Aim of the exercise:
Copy whichever lines of the data hold the word "kadar".

Dataset items:
· · · ·
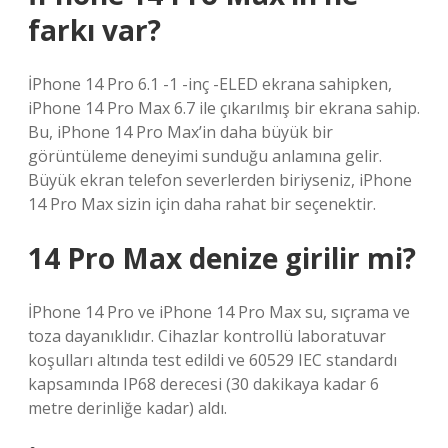
farkı var?
İPhone 14 Pro 6.1 -1 -inç -ELED ekrana sahipken,
iPhone 14 Pro Max 6.7 ile çıkarılmış bir ekrana sahip.
Bu, iPhone 14 Pro Max’in daha büyük bir
görüntüleme deneyimi sunduğu anlamına gelir.
Büyük ekran telefon severlerden biriyseniz, iPhone
14 Pro Max sizin için daha rahat bir seçenektir.
14 Pro Max denize girilir mi?
İPhone 14 Pro ve iPhone 14 Pro Max su, sıçrama ve
toza dayanıklıdır. Cihazlar kontrollü laboratuvar
koşulları altında test edildi ve 60529 IEC standardı
kapsamında IP68 derecesi (30 dakikaya kadar 6
metre derinliğe kadar) aldı.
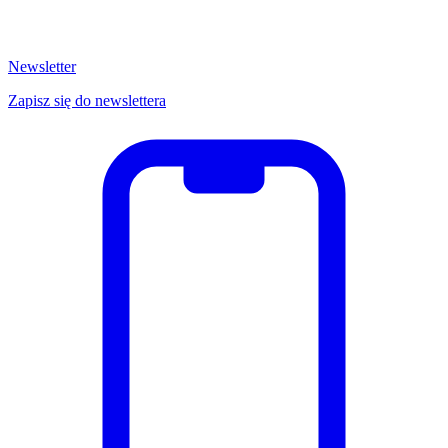
Newsletter
Zapisz się do newslettera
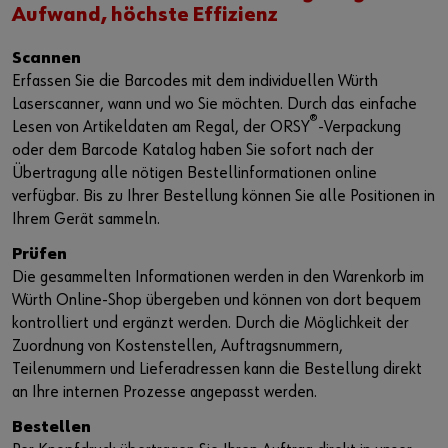
Aufwand, höchste Effizienz
Scannen
Erfassen Sie die Barcodes mit dem individuellen Würth
Laserscanner, wann und wo Sie möchten. Durch das einfache
®
Lesen von Artikeldaten am Regal, der ORSY
-Verpackung
oder dem Barcode Katalog haben Sie sofort nach der
Übertragung alle nötigen Bestellinformationen online
verfügbar. Bis zu Ihrer Bestellung können Sie alle Positionen in
Ihrem Gerät sammeln.
Prüfen
Die gesammelten Informationen werden in den Warenkorb im
Würth Online-Shop übergeben und können von dort bequem
kontrolliert und ergänzt werden. Durch die Möglichkeit der
Zuordnung von Kostenstellen, Auftragsnummern,
Teilenummern und Lieferadressen kann die Bestellung direkt
an Ihre internen Prozesse angepasst werden.
Bestellen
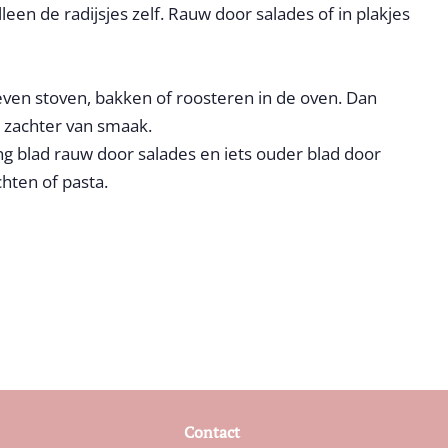
en de radijsjes zelf. Rauw door salades of in plakjes
 even stoven, bakken of roosteren in de oven. Dan
 zachter van smaak.
ong blad rauw door salades en iets ouder blad door
hten of pasta.
n
est
Contact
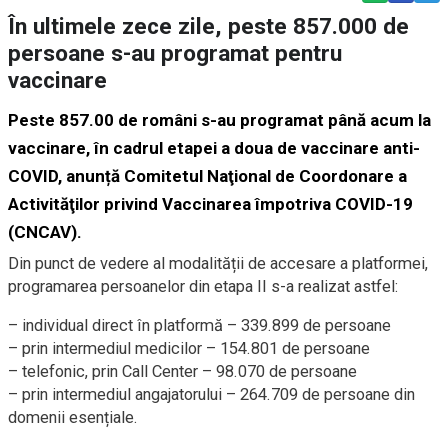
În ultimele zece zile, peste 857.000 de
persoane s-au programat pentru
vaccinare
Peste 857.00 de români s-au programat până acum la
vaccinare, în cadrul etapei a doua de vaccinare anti-
COVID, anunță Comitetul Naţional de Coordonare a
Activităţilor privind Vaccinarea împotriva COVID-19
(CNCAV).
Din punct de vedere al modalității de accesare a platformei,
programarea persoanelor din etapa II s-a realizat astfel:
– individual direct în platformă – 339.899 de persoane
– prin intermediul medicilor – 154.801 de persoane
– telefonic, prin Call Center – 98.070 de persoane
– prin intermediul angajatorului – 264.709 de persoane din
domenii esențiale.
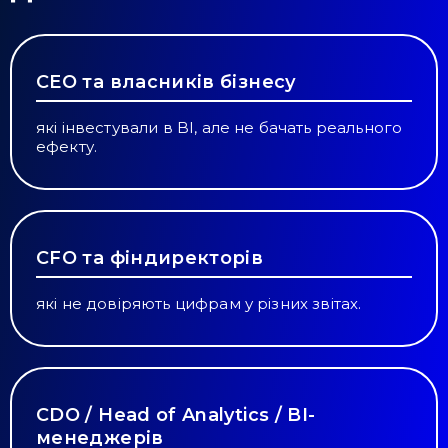
CEO та власників бізнесу
які інвестували в BI, але не бачать реального
ефекту.
CFO та фіндиректорів
які не довіряють цифрам у різних звітах.
CDO / Head of Analytics / BI-
менеджерів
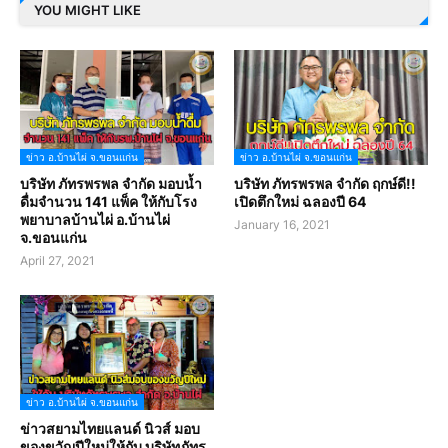
YOU MIGHT LIKE
ข่าว อ.บ้านไผ่ จ.ขอนแก่น
ข่าว อ.บ้านไผ่ จ.ขอนแก่น
บริษัท ภัทรพรพล จำกัด มอบน้ำ
บริษัท ภัทรพรพล จำกัด ฤกษ์ดี!!
ดื่มจำนวน 141 แพ็ค ให้กับโรง
เปิดตึกใหม่ ฉลองปี 64
พยาบาลบ้านไผ่ อ.บ้านไผ่
January 16, 2021
จ.ขอนแก่น
April 27, 2021
ข่าว อ.บ้านไผ่ จ.ขอนแก่น
ข่าวสยามไทยแลนด์ นิวส์ มอบ
ของขวัญปีใหม่ให้กับ บริษัทภัทร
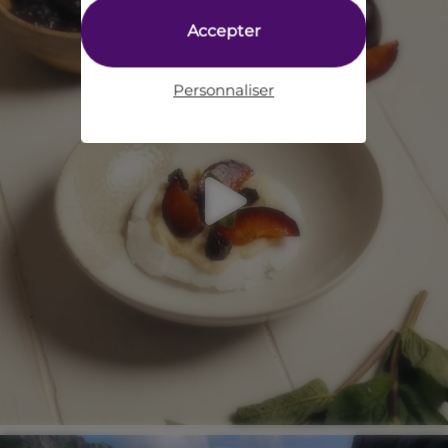
Accepter
Personnaliser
· · · ·
Exercise response:
kapsamında IP68 derecesi (30 dakikaya kadar 6
metre derinliğe kadar) aldı.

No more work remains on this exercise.